NORFOLK, Va. - Parishioners were back in the pews this weekend. The Catholic Diocese of Richmond allowed churches to reopen for the first time since being shuttered on March 22 by COVID-19.
“You just miss having those connections and talking to everybody in church,” said parishioner Boyd Leeman. “Seeing everybody in person is definitely the experience that we’ve been lacking, so that’s always nice.”
The Leeman family, Meg and her two sons Miller and Boyd, headed to mass at Sacred Heart Church Sunday. Safety guidelines were visible from the outside to the inside. Cones with social distancing signs lined the entrance of the church outside while people were required to wear masks inside.
“The seats have been marked out, so people aren’t left to sit wherever they want,” said parishioner Meg Leeman. “There’s a singles section, a couple’s section and a family section, so I’m feeling good about the measures they’re taken.”
However, for at least one synagogue in Ghent those health and state guidelines are blurry. Rabbi Murray Ezring at Beth El Temple said the sanctuary is staying closed.
“We’re not ready to open; it’s been very confusing because of the series of different guidelines,” said Ezring.
On any given Sabbath, Rabbi Ezring said the sanctuary will have 100 people in it, but for the past few months, services have been moved online. The congregation has grown significantly since the pandemic, drawing people from all over the southeast.

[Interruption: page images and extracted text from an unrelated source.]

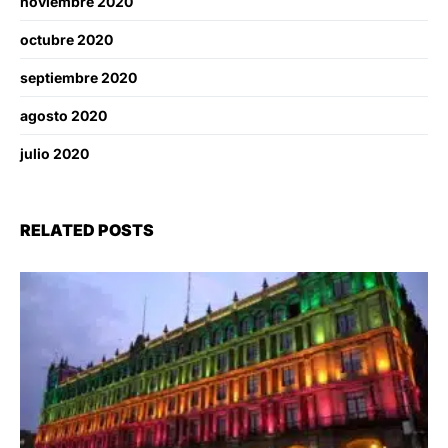
noviembre 2020
octubre 2020
septiembre 2020
agosto 2020
julio 2020
RELATED POSTS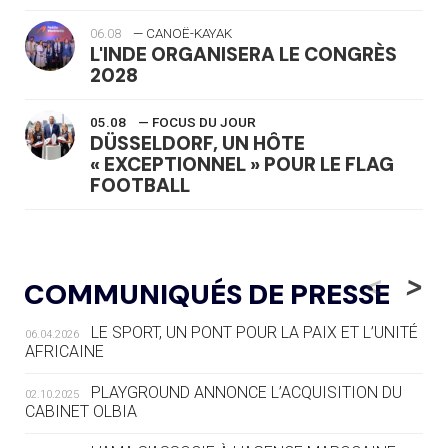
06.08
— CANOË-KAYAK
L'INDE ORGANISERA LE CONGRÈS
2028
05.08
— FOCUS DU JOUR
DÜSSELDORF, UN HÔTE
« EXCEPTIONNEL » POUR LE FLAG
FOOTBALL
05.08
— LUGE
LE RÊVE DE VOIR LA LUGE ALPINE
<
>
COMMUNIQUÉS DE PRESSE
AUX JO « N'EST PAS FINI »
LE SPORT, UN PONT POUR LA PAIX ET L’UNITÉ
06.04.2026
05.08
— TIR À L'ARC
AFRICAINE
DES MONDIAUX À BRISBANE SUR LA
ROUTE DES JO 2032
PLAYGROUND ANNONCE L’ACQUISITION DU
02.10.2025
CABINET OLBIA
05.08
— ALPES FRANÇAISES 2030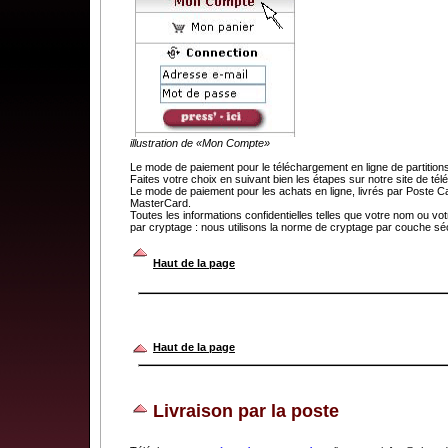
illustration de «Mon Compte»
Le mode de paiement pour le téléchargement en ligne de partit
Faites votre choix en suivant bien les étapes sur notre site de t
Le mode de paiement pour les achats en ligne, livrés par Poste C
MasterCard.
Toutes les informations confidentielles telles que votre nom ou v
par cryptage : nous utilisons la norme de cryptage par couche séc
.
Haut de la page
Haut de la page
Livraison par la poste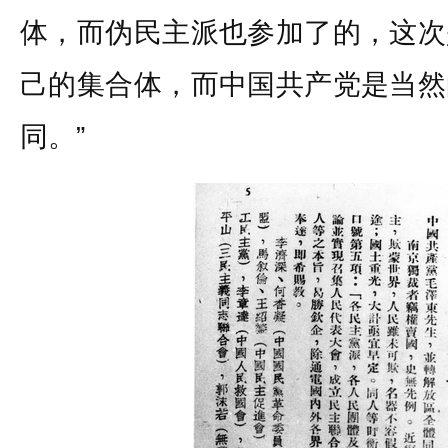
体，而伪民主派也参加了的，这次
己的集合体，而中国共产党是当然
同。”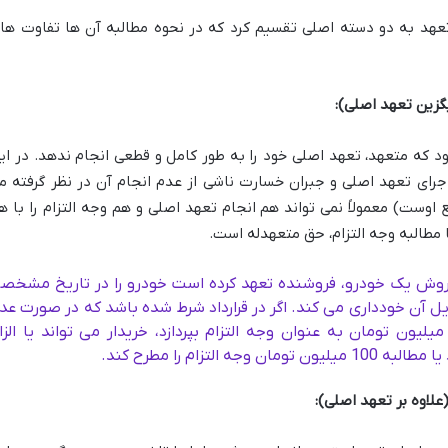
تعهد به دو دسته اصلی تقسیم کرد که در نحوه مطالبه آن ها تفاوت ها
گزین تعهد اصلی):
ود که متعهد، تعهد اصلی خود را به طور کامل و قطعی انجام ندهد. در ای
اجرای تعهد اصلی و جبران خسارت ناشی از عدم انجام آن در نظر گرفته م
اوست) معمولاً نمی تواند هم انجام تعهد اصلی و هم وجه التزام را با ه
ا مطالبه وجه التزام، حق متعهدله است.
 فروش یک خودرو، فروشنده تعهد کرده است خودرو را در تاریخ مشخص
یل آن خودداری می کند. اگر در قرارداد شرط شده باشد که در صورت عد
حویل خودرو، فروشنده مبلغ 100 میلیون تومان به عنوان وجه التزام بپردازد، خریدار می تواند یا الز
التزام را مطرح کند.
علاوه بر تعهد اصلی):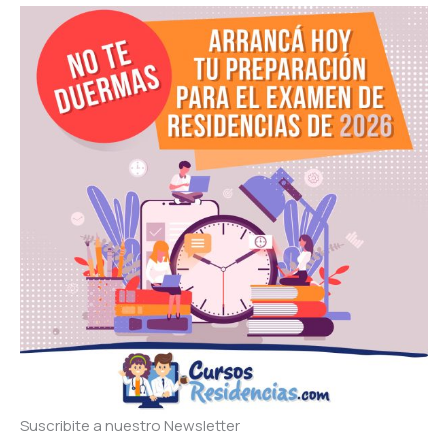
Suscribite a nuestro Newsletter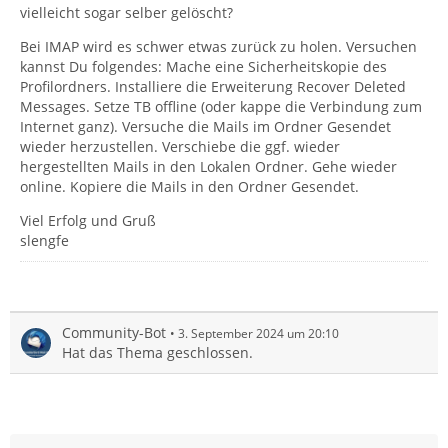
vielleicht sogar selber gelöscht?
Bei IMAP wird es schwer etwas zurück zu holen. Versuchen
kannst Du folgendes: Mache eine Sicherheitskopie des
Profilordners. Installiere die Erweiterung Recover Deleted
Messages. Setze TB offline (oder kappe die Verbindung zum
Internet ganz). Versuche die Mails im Ordner Gesendet
wieder herzustellen. Verschiebe die ggf. wieder
hergestellten Mails in den Lokalen Ordner. Gehe wieder
online. Kopiere die Mails in den Ordner Gesendet.
Viel Erfolg und Gruß
slengfe
Community-Bot
3. September 2024 um 20:10
Hat das Thema geschlossen.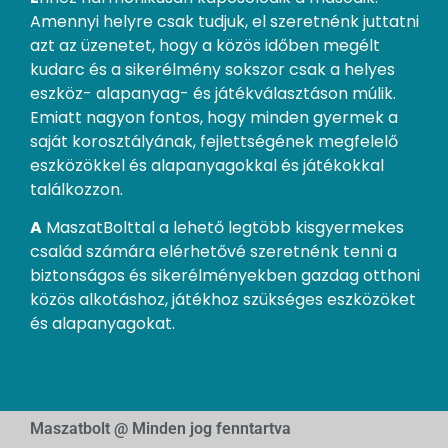
Amennyi helyre csak tudjuk, el szeretnénk juttatni
azt az üzenetet, hogy a közös időben megélt
kudarc és a sikerélmény sokszor csak a helyes
eszköz- alapanyag- és játékválasztáson múlik.
Emiatt nagyon fontos, hogy minden gyermek a
saját korosztályának, fejlettségének megfelelő
eszközökkel és alapanyagokkal és játékokkal
találkozzon.
A
MaszatBolttal a lehető legtöbb kisgyermekes
család számára elérhetővé szeretnénk tenni a
biztonságos és sikerélményekben gazdag otthoni
közös alkotáshoz, játékhoz szükséges eszközöket
és alapanyagokat.
Maszatbolt @ Minden jog fenntartva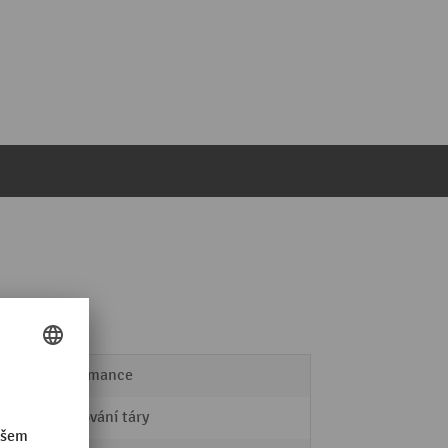
Performance
vynulování táry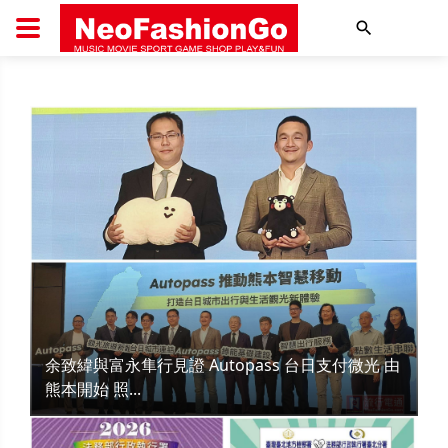
搜尋
余致緯與富永隼行見證 Autopass 台日支付微光 由
熊本開始 照...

“We have people from California, New York, Florida, and many from North Carolina,” Ezring said. “In order to save lives, it’s better to Zoom than to bring people into the sanctuary and put them at risk.”
Beth El has assembled a committee made up of physicians, dentists, and lawyers to help decide on when and how to reopen.
“We’re trying to figure out how we can open safely,” Ezring said.
Beth El is not breaking under pressure to reopen, despite President Trump's demand Friday for houses of worship to open, declaring services as essential.
“Religion is an essential service in the country, and it is perhaps the only country in the world where there’s true freedom of religion,” said Ezring.
The synagogue’s decision remains steadfast even after the president said he will override states if in-person services are not held.
“No politician overrides God,” Ezring said. “Whatever the community believes is the best thing for the community to do is what we will do.”